# Hello from Texas Gulf Coast!



## CaBees (Nov 9, 2011)

I'd like to hear how others answer your put the frames up top question but I wanted to address your fears. It is like falling off a horse; once you do it you realize you can indeed get back up and get and continue your day! I encourage you to find a local bee keeper club and get involved; especially if they have 'hands on ' classes you can participate in. You will gain confidence and before you know it you will be out there handling bees with just your veil and gloves wondering what you were afraid of!

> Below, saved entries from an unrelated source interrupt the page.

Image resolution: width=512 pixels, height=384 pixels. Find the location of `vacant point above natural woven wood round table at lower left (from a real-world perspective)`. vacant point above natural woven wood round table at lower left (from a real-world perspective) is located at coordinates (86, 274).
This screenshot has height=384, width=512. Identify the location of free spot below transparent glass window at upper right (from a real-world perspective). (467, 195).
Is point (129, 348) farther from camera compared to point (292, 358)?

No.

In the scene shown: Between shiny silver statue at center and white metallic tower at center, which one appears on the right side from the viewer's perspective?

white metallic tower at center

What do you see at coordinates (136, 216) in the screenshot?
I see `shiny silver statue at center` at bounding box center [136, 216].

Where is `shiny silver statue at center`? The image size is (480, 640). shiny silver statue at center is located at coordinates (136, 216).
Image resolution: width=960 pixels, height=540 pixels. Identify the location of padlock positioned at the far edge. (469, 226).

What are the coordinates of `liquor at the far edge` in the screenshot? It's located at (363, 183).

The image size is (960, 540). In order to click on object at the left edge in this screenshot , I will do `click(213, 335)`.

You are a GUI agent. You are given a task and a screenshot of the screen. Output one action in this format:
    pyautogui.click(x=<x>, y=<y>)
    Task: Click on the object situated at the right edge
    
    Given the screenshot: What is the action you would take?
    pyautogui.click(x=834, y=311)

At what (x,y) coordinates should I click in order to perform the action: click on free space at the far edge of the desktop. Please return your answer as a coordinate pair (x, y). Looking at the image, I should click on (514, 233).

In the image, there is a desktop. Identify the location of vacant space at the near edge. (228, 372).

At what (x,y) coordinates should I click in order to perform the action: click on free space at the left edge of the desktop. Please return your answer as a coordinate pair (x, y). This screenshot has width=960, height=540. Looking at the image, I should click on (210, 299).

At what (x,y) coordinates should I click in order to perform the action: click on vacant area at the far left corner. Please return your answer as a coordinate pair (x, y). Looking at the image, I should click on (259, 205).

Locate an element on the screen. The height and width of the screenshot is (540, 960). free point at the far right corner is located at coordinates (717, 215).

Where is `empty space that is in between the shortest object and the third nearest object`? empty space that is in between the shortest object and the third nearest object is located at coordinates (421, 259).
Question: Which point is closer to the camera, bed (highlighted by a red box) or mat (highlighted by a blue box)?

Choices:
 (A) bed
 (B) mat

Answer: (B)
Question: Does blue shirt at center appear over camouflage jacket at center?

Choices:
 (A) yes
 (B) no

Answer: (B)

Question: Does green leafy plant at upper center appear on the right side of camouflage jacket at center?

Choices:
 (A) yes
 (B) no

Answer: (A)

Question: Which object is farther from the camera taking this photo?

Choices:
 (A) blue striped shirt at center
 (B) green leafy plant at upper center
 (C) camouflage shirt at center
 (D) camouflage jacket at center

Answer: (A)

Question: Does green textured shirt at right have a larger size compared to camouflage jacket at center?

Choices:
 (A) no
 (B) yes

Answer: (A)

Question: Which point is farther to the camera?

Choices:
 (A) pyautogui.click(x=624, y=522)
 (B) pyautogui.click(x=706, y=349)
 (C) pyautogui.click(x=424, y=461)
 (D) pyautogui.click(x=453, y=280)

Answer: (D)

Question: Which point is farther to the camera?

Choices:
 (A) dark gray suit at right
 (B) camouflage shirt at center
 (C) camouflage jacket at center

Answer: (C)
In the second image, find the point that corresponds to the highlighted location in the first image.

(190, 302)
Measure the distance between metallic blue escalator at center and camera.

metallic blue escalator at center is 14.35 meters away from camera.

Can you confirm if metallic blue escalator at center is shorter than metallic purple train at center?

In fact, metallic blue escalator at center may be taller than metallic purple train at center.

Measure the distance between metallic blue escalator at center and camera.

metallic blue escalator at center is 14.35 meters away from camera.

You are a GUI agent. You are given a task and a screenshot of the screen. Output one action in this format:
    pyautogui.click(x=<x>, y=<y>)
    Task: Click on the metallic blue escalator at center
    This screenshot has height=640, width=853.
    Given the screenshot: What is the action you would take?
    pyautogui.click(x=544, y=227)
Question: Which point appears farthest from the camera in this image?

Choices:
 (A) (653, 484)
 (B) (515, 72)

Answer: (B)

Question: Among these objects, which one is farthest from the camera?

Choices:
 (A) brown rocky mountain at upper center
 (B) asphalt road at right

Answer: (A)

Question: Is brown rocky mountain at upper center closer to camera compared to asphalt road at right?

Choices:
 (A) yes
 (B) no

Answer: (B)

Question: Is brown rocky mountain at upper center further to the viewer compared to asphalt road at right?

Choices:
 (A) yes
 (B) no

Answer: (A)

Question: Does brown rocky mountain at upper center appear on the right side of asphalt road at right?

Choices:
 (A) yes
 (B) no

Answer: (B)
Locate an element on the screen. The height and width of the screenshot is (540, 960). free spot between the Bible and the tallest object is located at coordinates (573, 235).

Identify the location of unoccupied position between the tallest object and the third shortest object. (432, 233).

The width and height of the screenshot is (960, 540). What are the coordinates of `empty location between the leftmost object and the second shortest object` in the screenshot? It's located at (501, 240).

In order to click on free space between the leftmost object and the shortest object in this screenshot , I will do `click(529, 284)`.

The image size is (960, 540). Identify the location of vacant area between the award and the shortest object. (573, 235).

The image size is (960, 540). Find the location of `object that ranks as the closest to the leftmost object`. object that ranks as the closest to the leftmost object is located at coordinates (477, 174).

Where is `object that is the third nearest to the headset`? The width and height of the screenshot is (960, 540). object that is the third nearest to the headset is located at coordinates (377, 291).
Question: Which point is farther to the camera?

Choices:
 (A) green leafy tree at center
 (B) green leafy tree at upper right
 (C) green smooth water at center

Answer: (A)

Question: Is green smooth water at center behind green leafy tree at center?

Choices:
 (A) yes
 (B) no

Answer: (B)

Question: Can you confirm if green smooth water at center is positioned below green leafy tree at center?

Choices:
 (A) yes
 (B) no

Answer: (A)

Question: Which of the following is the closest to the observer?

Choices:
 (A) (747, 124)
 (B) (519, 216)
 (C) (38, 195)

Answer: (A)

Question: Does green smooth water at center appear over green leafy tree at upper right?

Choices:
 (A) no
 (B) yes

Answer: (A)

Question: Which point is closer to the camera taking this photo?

The following is my newbee opinion so wait for others to verify it. It does sound like you need to get your super on now. Do not remove any frames from the middle as that is the brood nest, if you remove any do so from the ends and place up top. More then likely you can just add the super and frames on top and they will fill it up. Some people put follower boards on both ends and do not fill up the entire box yet, they wait until the bees fill up the initial 4 or 5 frames (you put in the middle) first, then expand it. I do use guides on my foundationless frames; popsicle sticks and am finding the bees don't fill them with straigt honey comb so far; but it is my first year.

Good luck to you and welcome; bees are fun and the honey is yum! For me it is especially so as I know I have no treatments of my hives and no pesticides in my gardens.


----------



## vonknabe (Jun 18, 2012)

Thank you for the reply, CA! I sued to live in your area (San Rafel & Petaluma!), so that put a smile on my face, seeing where you hail from!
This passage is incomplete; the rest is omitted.